▸ **Your task**
Examine the entries and show every line in which the word "guardeu" is found.

▸ **Exercise data**

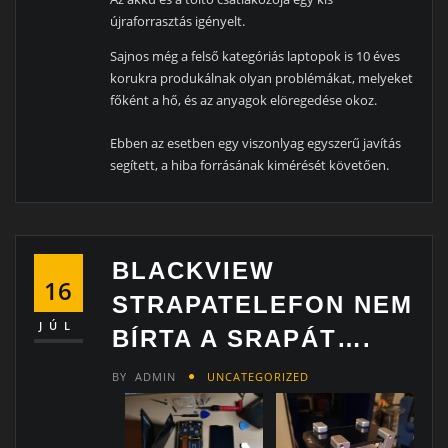
újraforrasztás igényelt.
Sajnos még a felső kategóriás laptopok is 10 éves
korukra produkálnak olyan problémákat, melyeket
főként a hő, és az anyagok elöregedése okoz.
Ebben az esetben egy viszonlyag egyszerű javítás
segített, a hiba forrásának kimérését követően.
BLACKVIEW
16
STRAPATELEFON NEM
JÚL
BÍRTA A SRAPÁT….
BY
ADMIN
UNCATEGORIZED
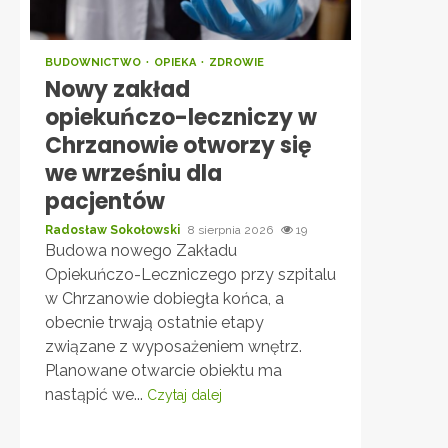
BUDOWNICTWO
OPIEKA
ZDROWIE
Nowy zakład
opiekuńczo-leczniczy w
Chrzanowie otworzy się
we wrześniu dla
pacjentów
Radosław Sokołowski
8 sierpnia 2026
19
Budowa nowego Zakładu
Opiekuńczo-Leczniczego przy szpitalu
w Chrzanowie dobiegła końca, a
obecnie trwają ostatnie etapy
związane z wyposażeniem wnętrz.
Planowane otwarcie obiektu ma
nastąpić we...
Czytaj dalej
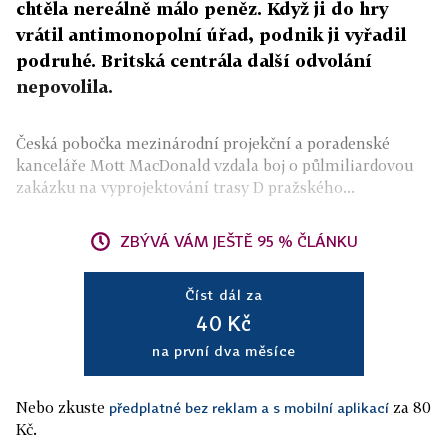
chtěla nereálně málo peněz. Když ji do hry
vrátil antimonopolní úřad, podnik ji vyřadil
podruhé. Britská centrála další odvolání
nepovolila.
Česká pobočka mezinárodní projekční a poradenské
kanceláře Mott MacDonald vzdala boj o půlmiliardovou
zakázku na vyprojektování trasy D pražského...
ZBÝVÁ VÁM JEŠTĚ 95 % ČLÁNKU
Číst dál za
40 Kč
na první dva měsíce
Nebo zkuste
za 80
předplatné bez reklam a s mobilní aplikací
Kč.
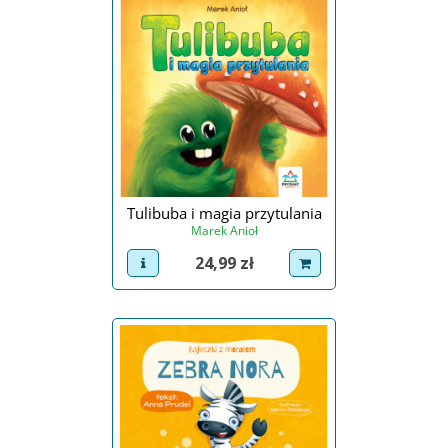
Tulibuba i magia przytulania
Marek Anioł
Cena
24,99 zł
view product
dodaj do koszyka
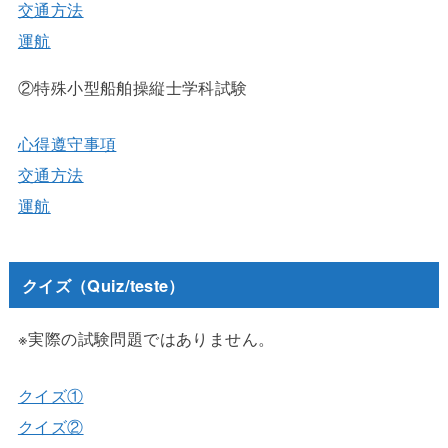
交通方法
運航
②特殊小型船舶操縦士学科試験
心得遵守事項
交通方法
運航
クイズ（Quiz/teste）
※実際の試験問題ではありません。
クイズ①
クイズ②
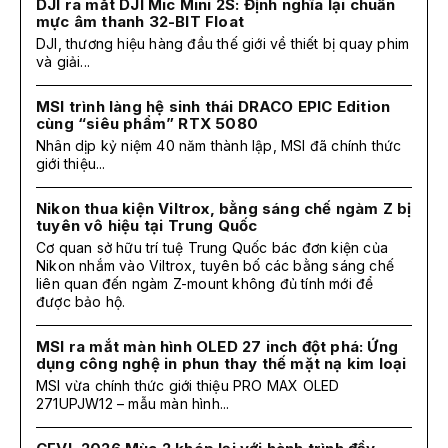
DJI ra mắt DJI Mic Mini 2S: Định nghĩa lại chuẩn
mực âm thanh 32-BIT Float
DJI, thương hiệu hàng đầu thế giới về thiết bị quay phim
và giải...
MSI trình làng hệ sinh thái DRACO EPIC Edition
cùng “siêu phẩm” RTX 5080
Nhân dịp kỷ niệm 40 năm thành lập, MSI đã chính thức
giới thiệu...
Nikon thua kiện Viltrox, bằng sáng chế ngàm Z bị
tuyên vô hiệu tại Trung Quốc
Cơ quan sở hữu trí tuệ Trung Quốc bác đơn kiện của
Nikon nhắm vào Viltrox, tuyên bố các bằng sáng chế
liên quan đến ngàm Z-mount không đủ tính mới để
được bảo hộ.
MSI ra mắt màn hình OLED 27 inch đột phá: Ứng
dụng công nghệ in phun thay thế mặt nạ kim loại
MSI vừa chính thức giới thiệu PRO MAX OLED
271UPJW12 – mẫu màn hình...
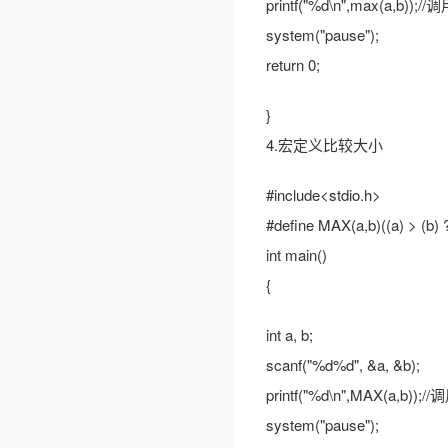
printf("%d\n",max(a,b));
system("pause");
return 0;
}
4.宏定义比较大小
#include<stdio.h>
#define MAX(a,b)((a) > (b) 
int main()
{
int a, b;
scanf("%d%d", &a, &b);
printf("%d\n",MAX(a,b))
system("pause");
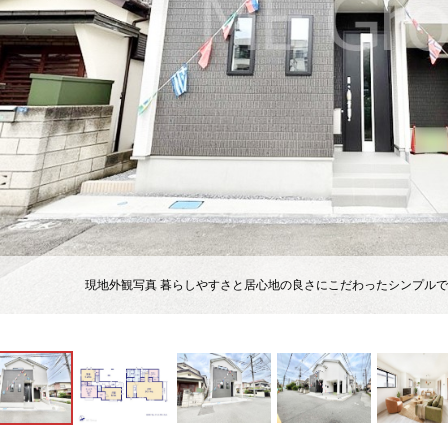
現地外観写真 暮らしやすさと居心地の良さにこだわったシンプルで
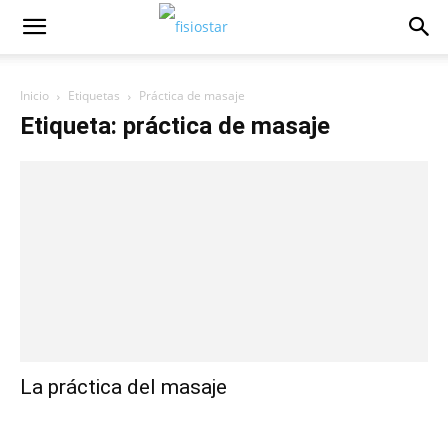
Inicio
Etiquetas
Práctica de masaje
Etiqueta: práctica de masaje
La práctica del masaje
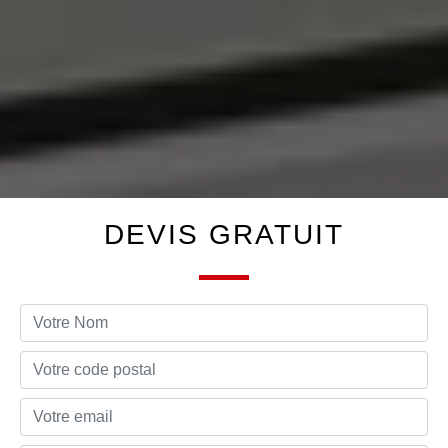
DEVIS GRATUIT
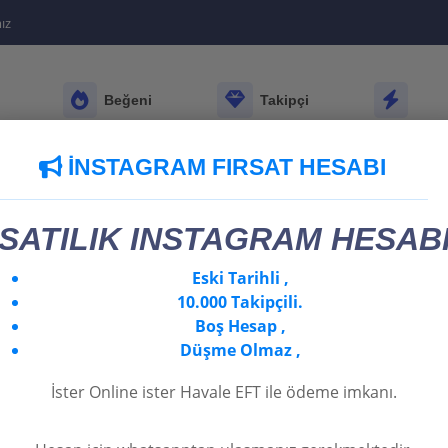
ız
Beğeni
Takipçi
k
Satın Al
Satın Al
Hizmetler
İNSTAGRAM FIRSAT HESABI
SATILIK INSTAGRAM HESAB
Eski Tarihli ,
10.000 Takipçili.
Boş Hesap ,
Düşme Olmaz ,
İster Online ister Havale EFT ile ödeme imkanı.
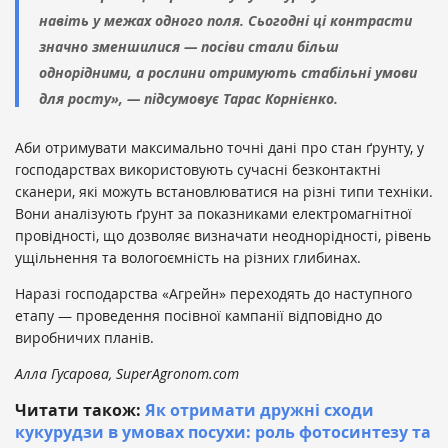
навіть у межах одного поля. Сьогодні ці контрасти
значно зменшилися — посіви стали більш
однорідними, а рослини отримують стабільні умови
для росту», — підсумовує Тарас Корнієнко.
Аби отримувати максимально точні дані про стан ґрунту, у
господарствах використовують сучасні безконтактні
сканери, які можуть встановлюватися на різні типи техніки.
Вони аналізують ґрунт за показниками електромагнітної
провідності, що дозволяє визначати неоднорідності, рівень
ущільнення та вологоємність на різних глибинах.
Наразі господарства «Агрейн» переходять до наступного
етапу — проведення посівної кампанії відповідно до
виробничих планів.
Алла Гусарова, SuperAgronom.com
Читати також:
Як отримати дружні сходи
кукурудзи в умовах посухи: роль фотосинтезу та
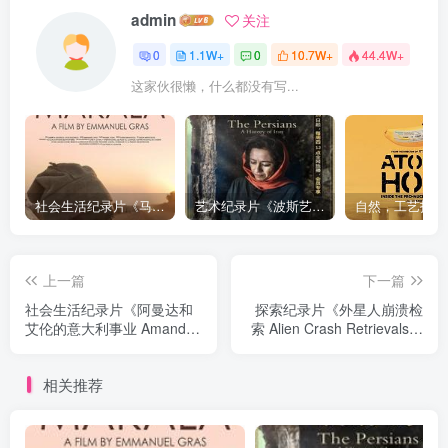
admin
关注
0
1.1W+
0
10.7W+
44.4W+
这家伙很懒，什么都没有写...
社会生活纪录片《马加拉 Makala》下载
艺术纪录片《波斯艺术 Art of Persia》下载
上一篇
下一篇
社会生活纪录片《阿曼达和
探索纪录片《外星人崩溃检
艾伦的意大利事业 Amanda
索 Alien Crash Retrievals》
& Alan's Italian Job》下载
下载
相关推荐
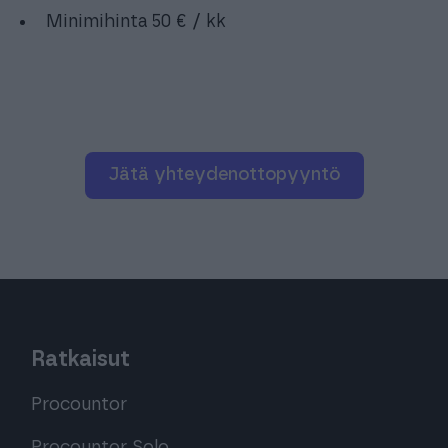
Minimihinta 50 € / kk
Jätä yhteydenottopyyntö
Ratkaisut
Procountor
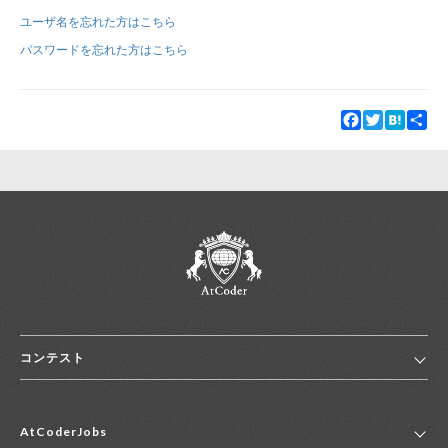
ユーザ名を忘れた方はこちら
新規登録
ログイン
パスワードを忘れた方はこちら
JP
EN
Facebook
Twitter
Hatena
Sha
コンテスト
ホーム
AtCoderJobs
コンテスト一覧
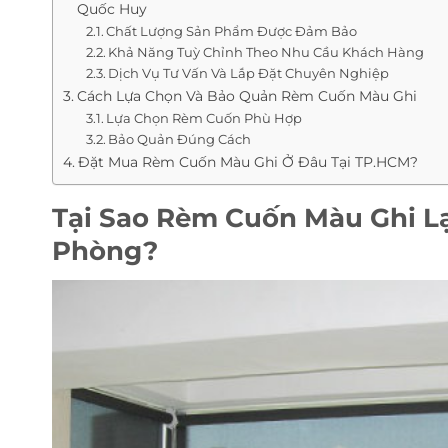
Quốc Huy
Chất Lượng Sản Phẩm Được Đảm Bảo
Khả Năng Tuỳ Chỉnh Theo Nhu Cầu Khách Hàng
Dịch Vụ Tư Vấn Và Lắp Đặt Chuyên Nghiệp
Cách Lựa Chọn Và Bảo Quản Rèm Cuốn Màu Ghi
Lựa Chọn Rèm Cuốn Phù Hợp
Bảo Quản Đúng Cách
Đặt Mua Rèm Cuốn Màu Ghi Ở Đâu Tại TP.HCM?
Tại Sao Rèm Cuốn Màu Ghi L
Phòng?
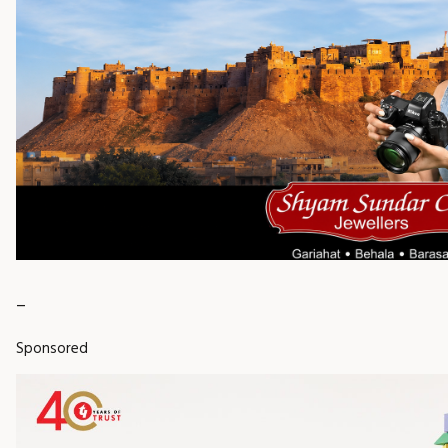
_
Sponsored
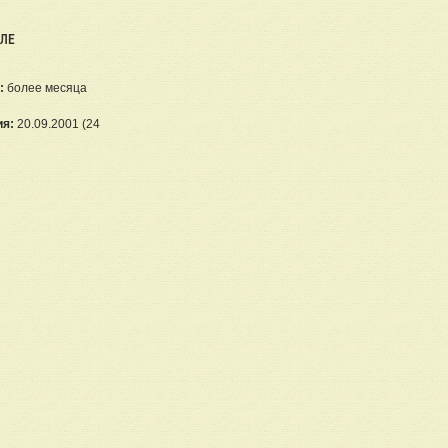
ЕЛЕ
:
более месяца
ия:
20.09.2001 (24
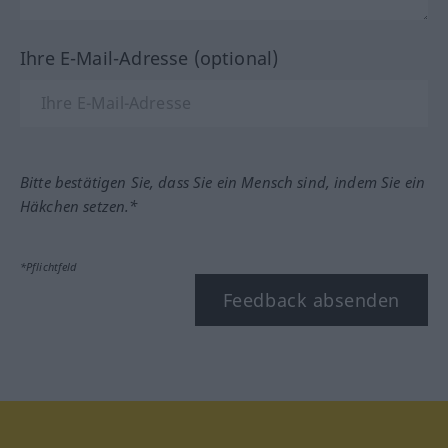
Ihre E-Mail-Adresse (optional)
Bitte bestätigen Sie, dass Sie ein Mensch sind, indem Sie ein
Häkchen setzen.*
*Pflichtfeld
Feedback absenden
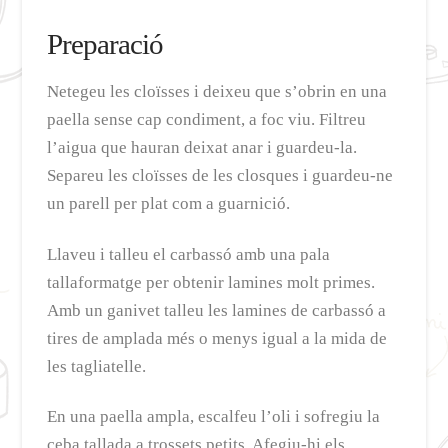
Preparació
Netegeu les cloïsses i deixeu que s’obrin en una
paella sense cap condiment, a foc viu. Filtreu
l’aigua que hauran deixat anar i guardeu-la.
Separeu les cloïsses de les closques i guardeu-ne
un parell per plat com a guarnició.
Llaveu i talleu el carbassó amb una pala
tallaformatge per obtenir lamines molt primes.
Amb un ganivet talleu les lamines de carbassó a
tires de amplada més o menys igual a la mida de
les tagliatelle.
En una paella ampla, escalfeu l’oli i sofregiu la
ceba tallada a trossets petits. Afegiu-hi els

▸ **Problem solution**
l’aigua que hauran deixat anar i guardeu-la.
Separeu les cloïsses de les closques i guardeu-ne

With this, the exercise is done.